Leave Hoofprints on Some Hearts This Christmas
Fragrant, festive green wreaths wrapped in strings of lights and adorned with radiant red bows gazed at me last week all across Moore County from door fronts, telephone poles and even the backs of a few cars and trucks.
Reminding me that, only days before Christmas, I was still largely stumped on the present front.
Then again, isn’t it almost required for college students to have a natural affinity for procrastination?
Anyway, last week I decided to start at least thinking about Christmas gifts. Not an easy task. No one wants to be that infamous person whose attempts at gifts tend to end up on the floor of a dusty storage closet or in someone’s garage.
Think practical — that’s the name of the game.
While having a three-way phone call with my mom and aunt Monday night, one part of the conversation caught my attention.
“So, Evi, is there anything I can get you for Christmas? Anything you need this year?” asked my mom.
“Or, would you just like me to contribute to your church’s music program? Make a donation in your name, like I did last Christmas?”
“Oh, yes, that would be wonderful,” my aunt replied. “Anything would be so much appreciated. A tiny church like us, we’re always in need.”
Always in need. That really hit home.
Horse people, and the horse community in general, are always in need of something.
A new heavy blanket for a clipped foxhunter, a pair of sleek black gloves for the upcoming show season, some 50-pound bags of senior feed for a trusty old retiree — gifts like these won’t be in any danger of falling out of use.
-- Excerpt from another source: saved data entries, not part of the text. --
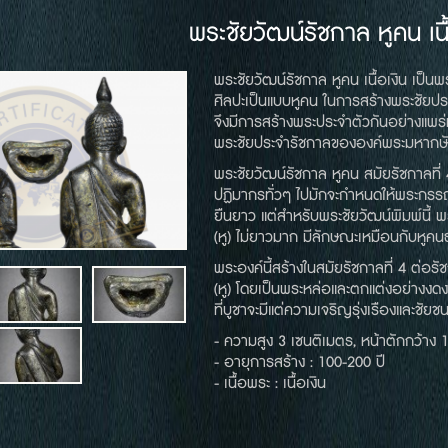
พระชัยวัฒน์รัชกาล หูคน เนื
พระชัยวัฒน์รัชกาล หูคน เนื้อเงิน เป็นพ
ศิลปะเป็นแบบหูคน ในการสร้างพระชัยประจ
จึงมีการสร้างพระประจำตัวกันอย่างแพร่
พระชัยประจำรัชกาลขององค์พระมหากษัต
พระชัยวัฒน์รัชกาล หูคน สมัยรัชกาลที่ 4
ปฏิมากรทั่วๆ ไปมักจะกำหนดให้พระกรรณ 
ยืนยาว แต่สำหรับพระชัยวัฒน์พิมพ์นี้
(หู) ไม่ยาวมาก มีลักษณะเหมือนกับหูคน
พระองค์นี้สร้างในสมัยรัชกาลที่ 4 ต่อร
(หู) โดยเป็นพระหล่อและตกแต่งอย่างงดงา
ที่บูชาจะมีแต่ความเจริญรุ่งเรืองและชัย
- ความสูง 3 เซนติเมตร, หน้าตักกว้าง 
- อายุการสร้าง : 100-200 ปี
- เนื้อพระ : เนื้อเงิน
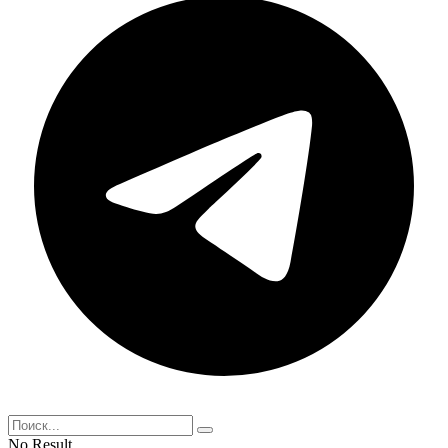
No Result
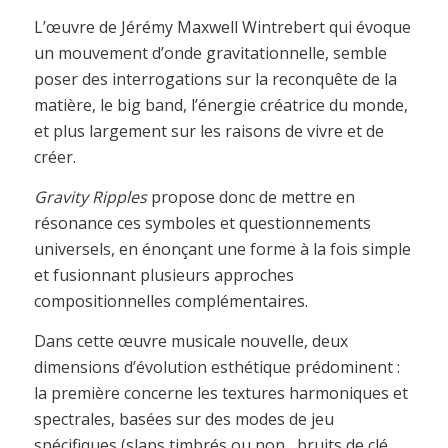
L’œuvre de Jérémy Maxwell Wintrebert qui évoque
un mouvement d’onde gravitationnelle, semble
poser des interrogations sur la reconquête de la
matière, le big band, l’énergie créatrice du monde,
et plus largement sur les raisons de vivre et de
créer.
Gravity Ripples
propose donc de mettre en
résonance ces symboles et questionnements
universels, en énonçant une forme à la fois simple
et fusionnant plusieurs approches
compositionnelles complémentaires.
Dans cette œuvre musicale nouvelle, deux
dimensions d’évolution esthétique prédominent :
la première concerne les textures harmoniques et
spectrales, basées sur des modes de jeu
spécifiques (slaps timbrés ou non , bruits de clé,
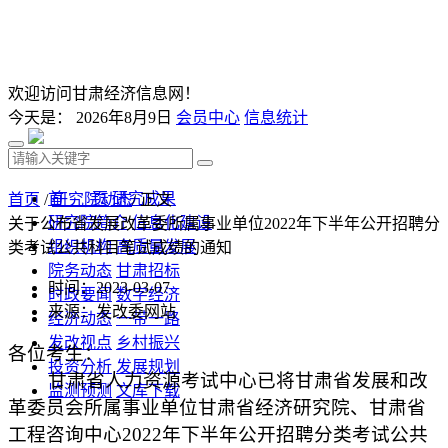
欢迎访问甘肃经济信息网！
今天是：
2026年8月9日
会员中心
信息统计
首 页
研究成果
首页
/
研究院动态
/ 正文
研究院简介
信息化建设
关于公布省发展改革委所属事业单位2022年下半年公开招聘分
组织机构
高质量发展
类考试公共科目笔试成绩的通知
院务动态
甘肃招标
时间：2023-03-07
时政要闻
数字经济
来源：发改委网站
经济动态
一带一路
发改视点
乡村振兴
各位考生：
投资分析
发展规划
甘肃省人力资源考试中心已将甘肃省发展和改
监测预测
文库下载
革委员会所属事业单位甘肃省经济研究院、甘肃省
工程咨询中心2022年下半年公开招聘分类考试公共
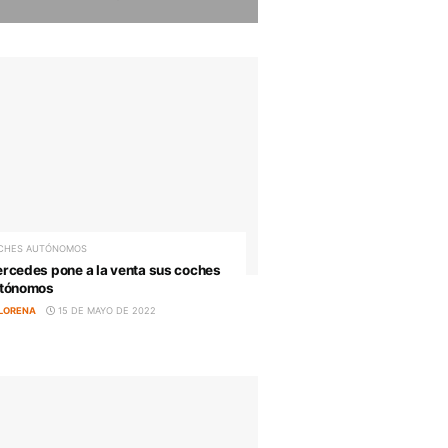
AUTOBUSES
Oportunidad real : La FP online de
Técnico Superior en Transporte y
Logística repite éxito con AT
Academia del Transportista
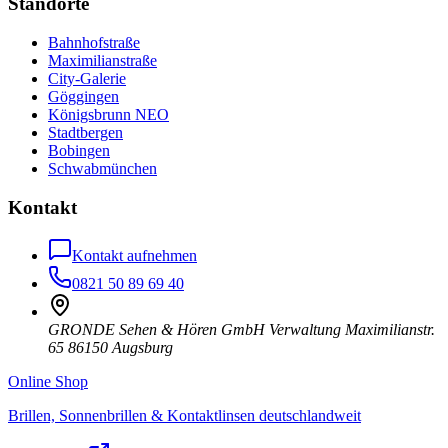
Standorte
Bahnhofstraße
Maximilianstraße
City-Galerie
Göggingen
Königsbrunn NEO
Stadtbergen
Bobingen
Schwabmünchen
Kontakt
Kontakt aufnehmen
0821 50 89 69 40
GRONDE Sehen & Hören GmbH Verwaltung Maximilianstr.
65 86150 Augsburg
Online Shop
Brillen, Sonnenbrillen & Kontaktlinsen deutschlandweit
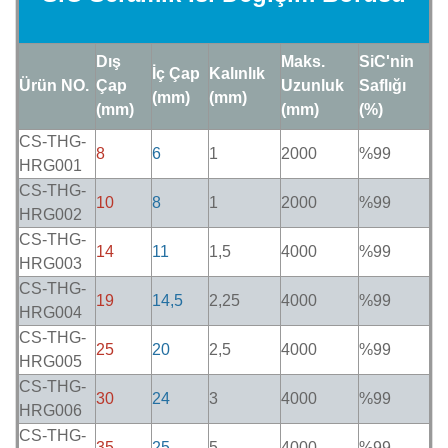
Dış
Maks.
SiC'nin
İç Çap
Kalınlık
Ürün NO.
Çap
Uzunluk
Saflığı
(mm)
(mm)
(mm)
(mm)
(%)
CS-THG-
8
6
1
2000
%99
HRG001
CS-THG-
10
8
1
2000
%99
HRG002
CS-THG-
14
11
1,5
4000
%99
HRG003
CS-THG-
19
14,5
2,25
4000
%99
HRG004
CS-THG-
25
20
2,5
4000
%99
HRG005
CS-THG-
30
24
3
4000
%99
HRG006
CS-THG-
35
25
5
4000
%99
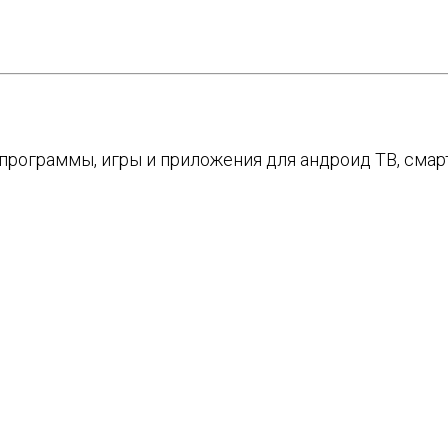
е программы, игры и приложения для андроид ТВ, см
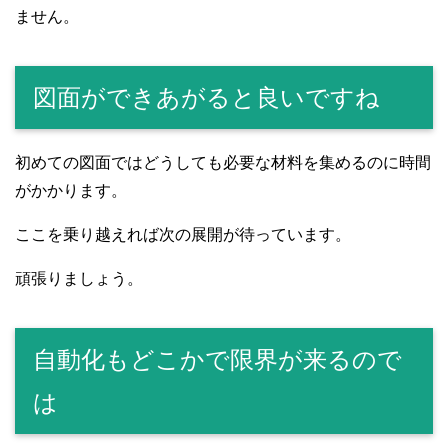
ません。
図面ができあがると良いですね
初めての図面ではどうしても必要な材料を集めるのに時間
がかかります。
ここを乗り越えれば次の展開が待っています。
頑張りましょう。
自動化もどこかで限界が来るので
は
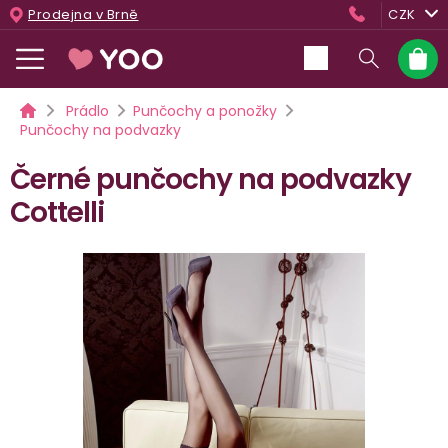
Přejít
Prodejna v Brně
CZK
na
obsah
Nákup
košík
Domů
Prádlo
Punčochy a ponožky
Punčochy na podvazky
Černé punčochy na podvazky
Cottelli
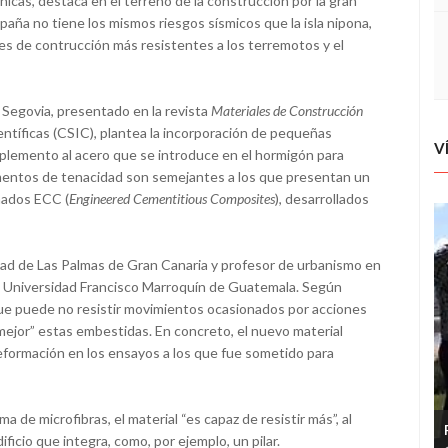
nicas, destaca en el terreno de la construcción por la gran
paña no tiene los mismos riesgos sísmicos que la isla nipona,
es de contrucción más resistentes a los terremotos y el
e Segovia, presentado en la revista
Materiales de Construcción
ntíficas (CSIC), plantea la incorporación de pequeñas
V
plemento al acero que se introduce en el hormigón para
aumentos de tenacidad son semejantes a los que presentan un
nados ECC (
Engineered Cementitious Composites
), desarrollados
dad de Las Palmas de Gran Canaria y profesor de urbanismo en
la Universidad Francisco Marroquín de Guatemala. Según
 que puede no resistir movimientos ocasionados por acciones
mejor” estas embestidas. En concreto, el nuevo material
eformación en los ensayos a los que fue sometido para
ma de microfibras, el material “es capaz de resistir más”, al
ificio que integra, como, por ejemplo, un pilar.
Don’t forget to shop locally, when possible.
And on the non-material front, perhaps give a small donation in a friend’s name to the Carolina Horse Park Foundation or the Walthour-Moss Foundation, both of which serve all comers, from the competitive show rider to one who enjoys casual early-morning hacks on the trails.
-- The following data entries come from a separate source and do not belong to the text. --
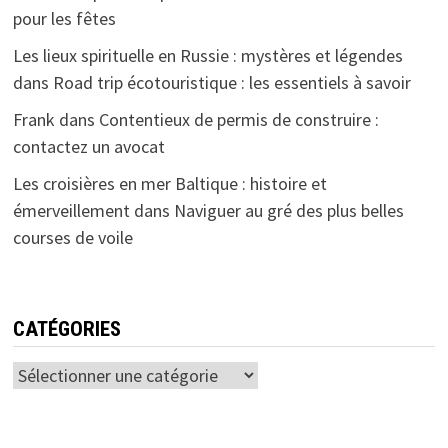
pour les fêtes
Les lieux spirituelle en Russie : mystères et légendes
dans
Road trip écotouristique : les essentiels à savoir
Frank
dans
Contentieux de permis de construire :
contactez un avocat
Les croisières en mer Baltique : histoire et
émerveillement
dans
Naviguer au gré des plus belles
courses de voile
CATÉGORIES
Catégories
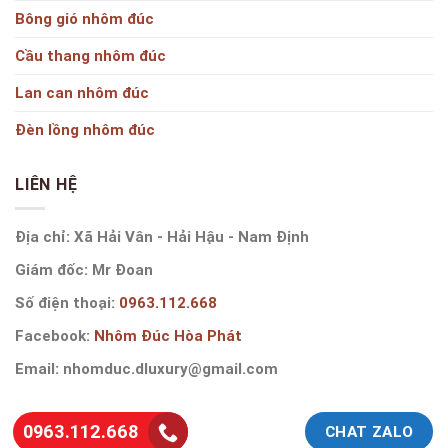
Bông gió nhôm đúc
Cầu thang nhôm đúc
Lan can nhôm đúc
Đèn lồng nhôm đúc
LIÊN HỆ
Địa chỉ: Xã Hải Vân - Hải Hậu - Nam Định
Giám đốc: Mr Đoan
Số điện thoại:
0963.112.668
Facebook:
Nhôm Đúc Hòa Phát
Email: nhomduc.dluxury@gmail.com
0963.112.668
CHAT ZALO
Copyright 2019 ©
Công Ty TNHH SX Nhôm Đúc Hòa Phát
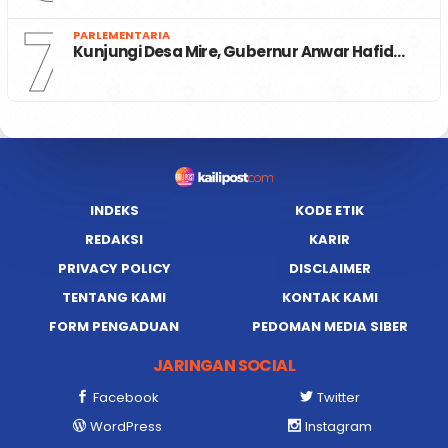
7
PARLEMENTARIA
Kunjungi Desa Mire, Gubernur Anwar Hafid…
INDEKS
KODE ETIK
REDAKSI
KARIR
PRIVACY POLICY
DISCLAIMER
TENTANG KAMI
KONTAK KAMI
FORM PENGADUAN
PEDOMAN MEDIA SIBER
JARINGAN SOCIAL
Facebook
Twitter
WordPress
Instagram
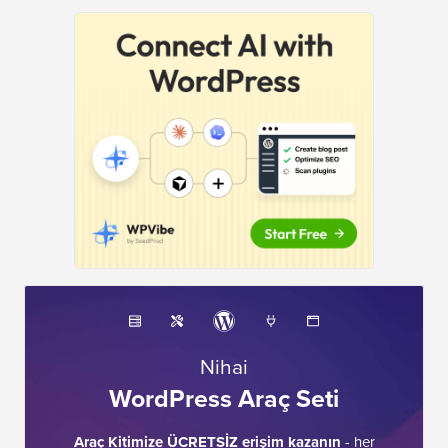
Nihai
WordPress Araç Seti
Araç Kitimize ÜCRETSİZ erişim kazanın
- her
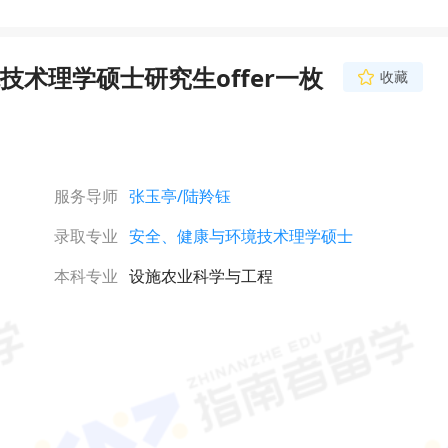
术理学硕士研究生offer一枚
收藏
服务导师
张玉亭
/陆羚钰
录取专业
安全、健康与环境技术理学硕士
本科专业
设施农业科学与工程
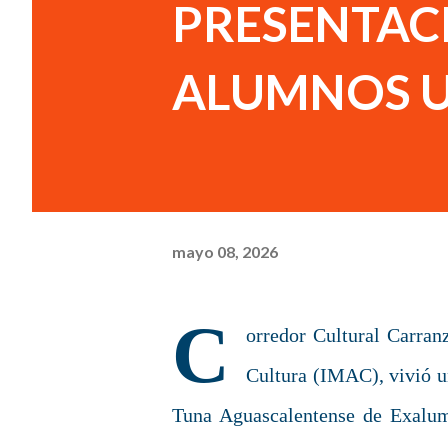
PRESENTACI
ALUMNOS U
mayo 08, 2026
C
orredor Cultural Carran
Cultura (IMAC), vivió un
Tuna Aguascalentense de Exalu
On that note, you can’t forget the Moore County Equine Emergency Response Unit, a medical team of area veterinarians and volunteers that provides services locally and around the state; Prancing Horse Therapeutic Riding Center; and Healing Hearts Equine Rescue.
In the spirit of holiday season giving, a touching story came my way last week from Libby Schmittdiel, who runs Healing Hearts, based in Carthage.
An anonymous donor wanted to do something in memory of the children killed in the tragic Newtown, Conn., shooting, and chose to give 20 bags of grain to the rescue, one for each of the 20 children who lost their lives.
Once Moore Equine in Southern Pines got wind of the contribution, they called Schmittdiel and said they would match whatever the donor had given in store credit, allowing her to buy whatever feed and supplies she needed from Moore Equine.
Another call the next day came from a woman also wanting to donate in memory of the children, and she made a financial gift to the rescue’s Moore Equine account.
Christmastime giving has pulled Healing Hearts out of the financial hole they have been stuck in since the summer.
The donations in light of the Connecticut tragedy moved Schmittdiel to tears, and own eyes are watering as I finish writing this column.
It’s as though the children’s memories can live on through the troubled horses and ponies reborn at Healing Hearts and rehabilitated for a new life.
Making a difference in such a beautiful way — I can’t think of any better celebration of the Christmas holiday.